Tribunal Administratif de Montreuil — Décision N° TA93-2004032

vendredi 12 mai 2023

JuridictionTribunal Administratif de Montreuil
SectionTribunal Administratif de Montreuil
N° DossierTA93-2004032
TypeDécision
RecoursExcès de pouvoir
PublicationC
Formation4ème chambre
Avocat requérantSEBAN ET ASSOCIÉS

Texte intégral

Vu la procédure suivante :

Par une requête et un mémoire enregistrés les 6 avril et 10 septembre 2020,

Mme D A, représentée par Me Godemer, demande au tribunal :

1°) d'annuler la décision du président du CCAS (centre communal d'action sociale) de C en date du 10 octobre 2019, en ce qu'il la maintient en position de congé de maladie ordinaire à compter du 9 octobre 2019, ainsi la décision en date du 24 janvier 2020, de rejet de son recours gracieux ;

2°) d'enjoindre à cette même autorité, dans le délai d'un mois à compter de la notification du jugement à intervenir, de la réintégrer juridiquement et rétroactivement dans ses fonctions avec un plein traitement à compter du 9 octobre 2019 jusqu'au 31 décembre 2019, date de sa mutation ;

3°) de mettre à la charge du CCAS de C une somme de 3 000 euros au titre de l'article L. 761-1 du code de justice administrative.

Elle soutient dans le dernier état de ses écritures, que :

En ce qui concerne la légalité externe :

- la décision du 10 octobre 2019 est entachée d'un défaut de motivation ;

- les deux décisions attaquées sont entachées d'erreur de droit, dès lors qu'elle était apte à reprendre le service à compter du 9 octobre 2019.

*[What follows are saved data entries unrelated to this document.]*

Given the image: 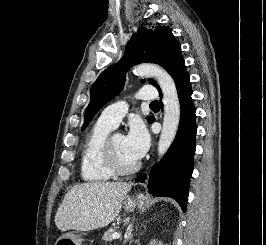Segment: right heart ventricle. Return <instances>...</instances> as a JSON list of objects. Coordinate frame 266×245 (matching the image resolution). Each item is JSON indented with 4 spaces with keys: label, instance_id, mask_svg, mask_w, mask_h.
I'll return each mask as SVG.
<instances>
[{
    "label": "right heart ventricle",
    "instance_id": "right-heart-ventricle-1",
    "mask_svg": "<svg viewBox=\"0 0 266 245\" xmlns=\"http://www.w3.org/2000/svg\"><path fill=\"white\" fill-rule=\"evenodd\" d=\"M113 126L97 120L86 135L80 162V175L84 182L94 185L108 183L114 179L102 161V149Z\"/></svg>",
    "mask_w": 266,
    "mask_h": 245
}]
</instances>
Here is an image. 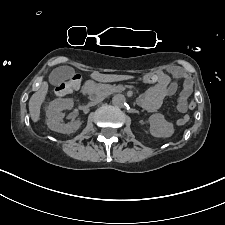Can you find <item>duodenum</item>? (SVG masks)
<instances>
[{
  "label": "duodenum",
  "instance_id": "410a0bca",
  "mask_svg": "<svg viewBox=\"0 0 225 225\" xmlns=\"http://www.w3.org/2000/svg\"><path fill=\"white\" fill-rule=\"evenodd\" d=\"M84 94L89 96V95H94L93 91H92V85L88 84L84 90Z\"/></svg>",
  "mask_w": 225,
  "mask_h": 225
}]
</instances>
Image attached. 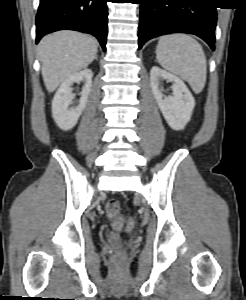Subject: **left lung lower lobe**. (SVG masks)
Listing matches in <instances>:
<instances>
[{"label":"left lung lower lobe","instance_id":"1","mask_svg":"<svg viewBox=\"0 0 246 300\" xmlns=\"http://www.w3.org/2000/svg\"><path fill=\"white\" fill-rule=\"evenodd\" d=\"M141 4L139 49L169 33H189L202 38L215 50L216 7L212 0H138Z\"/></svg>","mask_w":246,"mask_h":300}]
</instances>
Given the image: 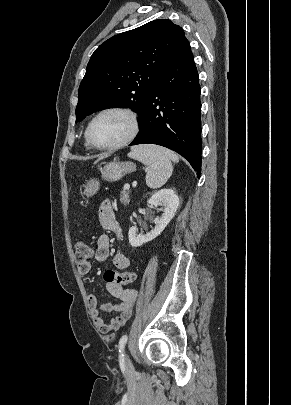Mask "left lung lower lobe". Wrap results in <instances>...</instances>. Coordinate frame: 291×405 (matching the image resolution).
<instances>
[{
    "label": "left lung lower lobe",
    "mask_w": 291,
    "mask_h": 405,
    "mask_svg": "<svg viewBox=\"0 0 291 405\" xmlns=\"http://www.w3.org/2000/svg\"><path fill=\"white\" fill-rule=\"evenodd\" d=\"M200 85L189 41L163 70L146 99L141 133L131 142L157 144L182 155L201 175Z\"/></svg>",
    "instance_id": "1"
}]
</instances>
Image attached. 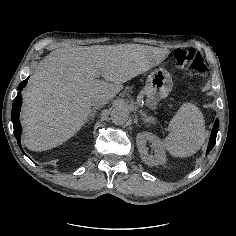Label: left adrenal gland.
Returning a JSON list of instances; mask_svg holds the SVG:
<instances>
[{
  "instance_id": "obj_1",
  "label": "left adrenal gland",
  "mask_w": 236,
  "mask_h": 236,
  "mask_svg": "<svg viewBox=\"0 0 236 236\" xmlns=\"http://www.w3.org/2000/svg\"><path fill=\"white\" fill-rule=\"evenodd\" d=\"M139 114L144 118L145 124H153L155 123V119L153 117H148V115L140 110Z\"/></svg>"
}]
</instances>
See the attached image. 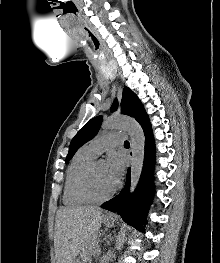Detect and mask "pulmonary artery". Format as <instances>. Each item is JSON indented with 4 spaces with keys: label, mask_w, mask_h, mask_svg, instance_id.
Returning <instances> with one entry per match:
<instances>
[{
    "label": "pulmonary artery",
    "mask_w": 220,
    "mask_h": 263,
    "mask_svg": "<svg viewBox=\"0 0 220 263\" xmlns=\"http://www.w3.org/2000/svg\"><path fill=\"white\" fill-rule=\"evenodd\" d=\"M124 141V135L117 132L104 134L92 141H90L85 148L95 157L102 153L104 150L121 144Z\"/></svg>",
    "instance_id": "obj_1"
}]
</instances>
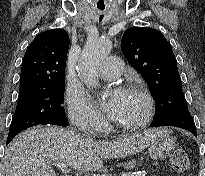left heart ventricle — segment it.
<instances>
[{"mask_svg":"<svg viewBox=\"0 0 205 176\" xmlns=\"http://www.w3.org/2000/svg\"><path fill=\"white\" fill-rule=\"evenodd\" d=\"M145 113L146 103L144 99L133 92L130 93L125 103L121 106L115 120L124 124H134L140 121Z\"/></svg>","mask_w":205,"mask_h":176,"instance_id":"b2bd125f","label":"left heart ventricle"}]
</instances>
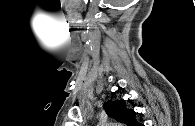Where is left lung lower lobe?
<instances>
[{
  "mask_svg": "<svg viewBox=\"0 0 195 126\" xmlns=\"http://www.w3.org/2000/svg\"><path fill=\"white\" fill-rule=\"evenodd\" d=\"M137 126H144V125H142V124L139 123Z\"/></svg>",
  "mask_w": 195,
  "mask_h": 126,
  "instance_id": "left-lung-lower-lobe-1",
  "label": "left lung lower lobe"
}]
</instances>
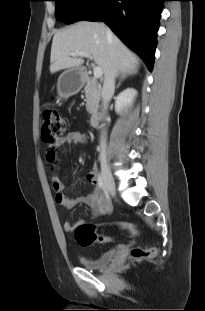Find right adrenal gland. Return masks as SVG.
<instances>
[{
	"mask_svg": "<svg viewBox=\"0 0 205 311\" xmlns=\"http://www.w3.org/2000/svg\"><path fill=\"white\" fill-rule=\"evenodd\" d=\"M136 72H137V69H135V70H133V71L121 72V74H120V79H119V82H118L116 88H119V87H120L122 80L126 79L127 76H130V75H132V74H134V73H136Z\"/></svg>",
	"mask_w": 205,
	"mask_h": 311,
	"instance_id": "right-adrenal-gland-1",
	"label": "right adrenal gland"
}]
</instances>
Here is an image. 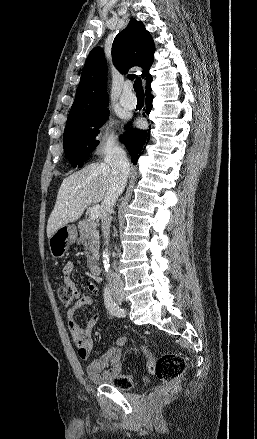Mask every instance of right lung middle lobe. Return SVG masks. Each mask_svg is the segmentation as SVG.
Listing matches in <instances>:
<instances>
[{
    "label": "right lung middle lobe",
    "instance_id": "1",
    "mask_svg": "<svg viewBox=\"0 0 257 439\" xmlns=\"http://www.w3.org/2000/svg\"><path fill=\"white\" fill-rule=\"evenodd\" d=\"M108 117L109 109L106 106L89 115L67 121L64 130L63 147L73 167H82L85 158L99 144V141L94 138Z\"/></svg>",
    "mask_w": 257,
    "mask_h": 439
}]
</instances>
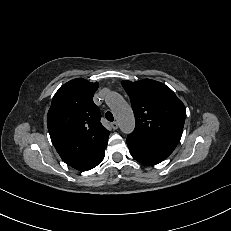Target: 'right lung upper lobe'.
Instances as JSON below:
<instances>
[{
    "label": "right lung upper lobe",
    "mask_w": 231,
    "mask_h": 231,
    "mask_svg": "<svg viewBox=\"0 0 231 231\" xmlns=\"http://www.w3.org/2000/svg\"><path fill=\"white\" fill-rule=\"evenodd\" d=\"M98 83L82 78L64 84L54 95L47 126L54 147L71 167L87 171L104 158L109 131L93 102Z\"/></svg>",
    "instance_id": "cb5924a9"
}]
</instances>
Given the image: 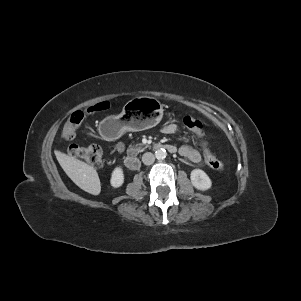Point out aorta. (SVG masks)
Instances as JSON below:
<instances>
[{"mask_svg": "<svg viewBox=\"0 0 301 301\" xmlns=\"http://www.w3.org/2000/svg\"><path fill=\"white\" fill-rule=\"evenodd\" d=\"M167 153H166V150L163 149V148H160V149H157L155 151V157L158 159V160H162L166 157Z\"/></svg>", "mask_w": 301, "mask_h": 301, "instance_id": "aorta-1", "label": "aorta"}]
</instances>
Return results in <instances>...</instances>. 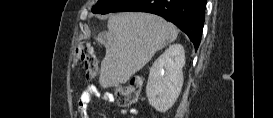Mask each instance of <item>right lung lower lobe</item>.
Instances as JSON below:
<instances>
[{
  "mask_svg": "<svg viewBox=\"0 0 273 118\" xmlns=\"http://www.w3.org/2000/svg\"><path fill=\"white\" fill-rule=\"evenodd\" d=\"M205 7L206 0H126L114 12L141 11L159 15L185 32L197 50Z\"/></svg>",
  "mask_w": 273,
  "mask_h": 118,
  "instance_id": "1",
  "label": "right lung lower lobe"
}]
</instances>
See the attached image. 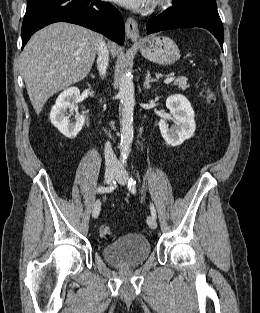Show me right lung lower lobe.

Par un mémoire en défense, enregistré le 2 juillet 2020, le CCAS de C conclut au rejet de la requête.

Le CCAS de C fait valoir qu'aucun des moyens que contient la requête n'est fondé.

Vu les autres pièces du dossier.

Vu :

- la loi n° 83-634 du 13 juillet 1983 ;

- la loi n° 84-53 du 26 janvier 1984 ;

- le décret n° 87-602 du 30 juillet 1987 ;

- le code de justice administrative.

Les parties ont été régulièrement averties du jour de l'audience.

Ont été entendus au cours de l'audience publique :

- le rapport de M. L'hôte, rapporteur ;

- les conclusions de M. Colera, rapporteur public ;

- et les observations de Me Godemer, représentant Mme A.

Considérant ce qui suit :

1. Mme A a été recrutée par le CCAS de C le 15 février 2017 en qualité d'agent contractuel à temps complet. A la suite de sa réussite au concours d', elle a été nommée à compter du stagiaire sur son poste, puis titularisée à compter du , par un arrêté en date du 4 janvier 2019. Elle a été placée en position de congés maladie ordinaire une première fois du 30 novembre 2018 jusqu'au 1er janvier 2019, puis une seconde fois à compter du 11 janvier 2019. Par un arrêté en date du 10 octobre 2019, le président du CCAS l'a placée en position de congé maladie ordinaire à demi-traitement à compter du 8 mars 2019 jusqu'au 31 octobre 2019. Faisant valoir qu'elle était apte à reprendre ses fonctions à compter du 9 octobre 2019 et qu'elle a sollicité cette reprise de fonctions, la requérante en demande l'annulation en ce qu'il la maintient en position de congé maladie ordinaire à compter de cette date.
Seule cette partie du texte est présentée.